Vino, legno e l’arte del bottaio
Vino, legno e l’arte del bottaio
CIOCCOLATO, noce moscata, vaniglia, cane bagnato: sono alcuni dei termini evocativi usati dai produttori per descrivere il sapore del vino. Quali fattori contribuiscono a ottenere sapori e aromi così complessi? La varietà d’uva, la qualità del terreno e il clima hanno tutti un ruolo importante. Fin dal I secolo E.V., però, i vinificatori hanno aggiunto un altro ingrediente agli oltre 400 componenti che determinano il gusto e il bouquet del vino. Questo elemento decisivo è il legno, non un legno qualunque ma il rovere, una varietà di quercia.
Come si arrivò al binomio vino e legno? E perché il rovere è il legno preferito dai produttori di vini pregiati?

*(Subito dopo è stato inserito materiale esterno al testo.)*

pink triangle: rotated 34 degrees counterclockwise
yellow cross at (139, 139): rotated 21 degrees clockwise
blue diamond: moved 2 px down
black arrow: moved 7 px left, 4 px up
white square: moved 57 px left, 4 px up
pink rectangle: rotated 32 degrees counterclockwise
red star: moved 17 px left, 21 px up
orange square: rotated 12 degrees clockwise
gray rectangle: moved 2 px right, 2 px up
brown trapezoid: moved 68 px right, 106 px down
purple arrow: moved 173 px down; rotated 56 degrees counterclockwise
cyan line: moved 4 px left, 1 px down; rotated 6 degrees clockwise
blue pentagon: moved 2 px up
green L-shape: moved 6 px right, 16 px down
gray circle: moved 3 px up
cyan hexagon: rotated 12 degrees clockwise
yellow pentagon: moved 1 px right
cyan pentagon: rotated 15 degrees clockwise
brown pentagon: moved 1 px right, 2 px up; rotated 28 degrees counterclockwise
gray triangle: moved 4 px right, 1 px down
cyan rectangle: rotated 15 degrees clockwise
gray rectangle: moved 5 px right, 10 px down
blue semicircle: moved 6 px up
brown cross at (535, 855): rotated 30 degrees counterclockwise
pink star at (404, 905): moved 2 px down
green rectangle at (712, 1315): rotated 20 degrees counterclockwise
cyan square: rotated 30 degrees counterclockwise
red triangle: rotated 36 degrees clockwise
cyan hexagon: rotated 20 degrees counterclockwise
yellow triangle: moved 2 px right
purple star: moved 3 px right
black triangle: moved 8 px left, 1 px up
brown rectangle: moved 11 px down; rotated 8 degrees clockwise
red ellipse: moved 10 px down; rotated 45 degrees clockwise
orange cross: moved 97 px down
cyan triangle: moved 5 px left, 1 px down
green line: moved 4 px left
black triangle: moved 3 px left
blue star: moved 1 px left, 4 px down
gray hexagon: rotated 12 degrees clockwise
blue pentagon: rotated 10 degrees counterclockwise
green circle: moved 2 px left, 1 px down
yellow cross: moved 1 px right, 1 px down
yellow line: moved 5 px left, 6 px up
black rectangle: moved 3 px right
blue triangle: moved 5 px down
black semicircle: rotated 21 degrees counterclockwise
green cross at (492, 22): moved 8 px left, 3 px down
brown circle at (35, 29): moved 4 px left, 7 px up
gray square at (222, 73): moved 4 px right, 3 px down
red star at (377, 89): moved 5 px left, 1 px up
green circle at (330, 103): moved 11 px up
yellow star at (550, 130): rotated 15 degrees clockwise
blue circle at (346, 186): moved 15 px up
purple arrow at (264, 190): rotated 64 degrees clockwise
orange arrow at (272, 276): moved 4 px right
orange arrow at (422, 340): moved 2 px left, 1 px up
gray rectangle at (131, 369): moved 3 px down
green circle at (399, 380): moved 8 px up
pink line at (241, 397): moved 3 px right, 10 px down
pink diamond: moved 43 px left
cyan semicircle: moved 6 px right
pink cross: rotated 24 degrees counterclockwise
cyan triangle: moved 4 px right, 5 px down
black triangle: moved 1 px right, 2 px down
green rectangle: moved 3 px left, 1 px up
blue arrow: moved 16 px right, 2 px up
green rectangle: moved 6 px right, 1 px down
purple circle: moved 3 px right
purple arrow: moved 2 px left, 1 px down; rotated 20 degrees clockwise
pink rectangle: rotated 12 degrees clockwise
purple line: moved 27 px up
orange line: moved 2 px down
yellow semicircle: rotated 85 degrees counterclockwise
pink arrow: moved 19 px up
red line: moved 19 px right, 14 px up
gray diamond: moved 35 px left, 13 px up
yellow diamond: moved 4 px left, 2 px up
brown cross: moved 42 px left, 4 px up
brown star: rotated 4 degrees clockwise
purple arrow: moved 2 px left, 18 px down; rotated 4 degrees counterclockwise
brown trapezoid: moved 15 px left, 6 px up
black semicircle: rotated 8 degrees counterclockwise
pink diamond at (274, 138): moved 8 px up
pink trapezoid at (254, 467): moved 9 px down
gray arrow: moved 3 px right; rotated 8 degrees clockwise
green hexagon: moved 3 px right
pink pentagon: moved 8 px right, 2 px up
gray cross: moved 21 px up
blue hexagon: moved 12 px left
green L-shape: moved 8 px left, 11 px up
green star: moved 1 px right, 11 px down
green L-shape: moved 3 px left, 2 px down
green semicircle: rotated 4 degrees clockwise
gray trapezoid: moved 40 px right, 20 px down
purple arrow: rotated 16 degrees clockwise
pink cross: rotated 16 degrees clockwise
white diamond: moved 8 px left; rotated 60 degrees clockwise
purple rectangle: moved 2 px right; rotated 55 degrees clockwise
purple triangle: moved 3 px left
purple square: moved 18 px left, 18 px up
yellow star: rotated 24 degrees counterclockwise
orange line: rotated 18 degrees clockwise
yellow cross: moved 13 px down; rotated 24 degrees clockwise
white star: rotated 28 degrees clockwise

Il legno sostituisce la pelle e l’argilla
Fin dagli albori della storia documentata l’uomo scoprì il procedimento per produrre il vino. (Genesi 9:20, 21) Chi faceva il vino versava il mosto in contenitori di argilla o in otri, recipienti di pelle animale, dove fermentava. Pelle e argilla rimasero i materiali più usati per conservare e trasportare il vino fino al tempo in cui visse Gesù. (Matteo 9:17) In quel periodo cominciò ad acquistare popolarità un nuovo tipo di recipiente per conservare e trasportare il vino.
Plinio il Vecchio, storico del I secolo, narrò che artigiani della Gallia, l’odierna Francia, inventarono un metodo per lavorare il legno in modo da costruire botti. I bottai si tramandarono di generazione in generazione le conoscenze necessarie per fabbricare questi utili recipienti. Oltre a costruire botti a tenuta stagna per conservare liquidi come vino e olio, producevano recipienti non ermetici ma ideali per trasportare prodotti quali farina e chiodi. In un’epoca in cui il trasporto di merci dipendeva dalla forza muscolare di uomini e animali, l’invenzione della botte fu un grande passo avanti. Perché?
Un salto di qualità
Grazie alla forma bombata, la botte non solo era molto resistente ma poteva anche essere usata a mo’ di ruota. Per spostare una cassa piena di merci pesanti ci volevano alcuni uomini o una bestia da soma, mentre per far rotolare una botte che conteneva la stessa quantità di prodotti e controllarne il movimento bastava un solo uomo. Essendo più resistenti dei recipienti di argilla e più facili da spostare rispetto alle casse, per molti secoli le botti favorirono il commercio di ogni genere di prodotti.
Oggi contenitori di acciaio, di plastica e di cartone hanno quasi completamente sostituito questi recipienti tradizionali. Ciò nonostante, l’arte del bottaio sopravvive e prospera. Nella sola California la produzione di botti occupa circa dodicimila persone e ha un fatturato equivalente a oltre 150 milioni di euro all’anno. Nella Napa Valley, famosa regione vinicola della California, c’è un’azienda che da sola produce ogni anno più di 100.000 botti. Come avviene la produzione?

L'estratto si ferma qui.